Structure determination, refinement and analysis

Data collections were performed at ESRF beamline ID23-2. Diffraction data integration and scaling were performed with XDS86 and the DIALS data-processing package87, data reduction and analysis with Aimless88. Structures were solved by Molecular Replacement with Phaser89 from Phenix90, using as search model the structure of L-allo-threonine aldolase from Thermotoga maritima, PDB code 1M6S. Two crystal forms were identified, in space group F222, with one molecule in the asymmetric unit (ASU), and in space group C2, with two molecules in the ASU. The final refined structures were obtained by alternating cycles of manual refinement with Coot91 and automatic refinement with phenix.refine92. Statistics on data collection and refinement are reported in Supplementary Table 9. A portion of the electron density maps and omit-maps of PLP cofactor are shown in Supplementary Fig. 24. Interface analysis was performed using PISA93.

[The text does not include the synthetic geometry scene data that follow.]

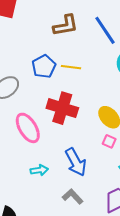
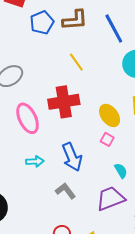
blue pentagon: (44, 66) -> (42, 23), moved
yellow line: (71, 67) -> (76, 62), turned 42
red cross: (62, 108) -> (64, 102), turned -32

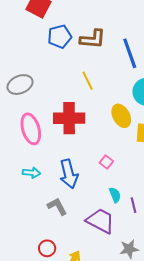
yellow ellipse: (110, 115) -> (121, 116), moved
purple trapezoid: (110, 198) -> (100, 221), turned 40

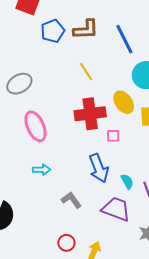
red cross: (69, 118) -> (90, 114), moved
pink square: (106, 162) -> (113, 136), moved, turned -32
blue arrow: (69, 174) -> (99, 168), moved

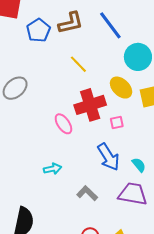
pink ellipse: (36, 126) -> (63, 124), moved, size x0.7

Construction of Tha1 models using crystal structure

Different AlphaFold models are obtained by using the best Tha1 crystal structure (F222) as template using the Colab notebook from ColabFold59. By setting pdb_100 to the parameter template_mode with the UniProt sequence of Tha1, the PDB templates used for the prediction were retrieved. The corresponding templates were manually downloaded from PDB and Tha1 crystal structure was added. Then changing to custom the template_mode, two different models were generated. The first by using as template all the structure retrieved by pdb100 mode plus Tha1 crystal structure (AF_F222) and the second by using as template only the Tha1 crystal structure (AF_only_F222).

Reporting summary

Further information on research design is available in the Nature Portfolio Reporting Summary linked to this article.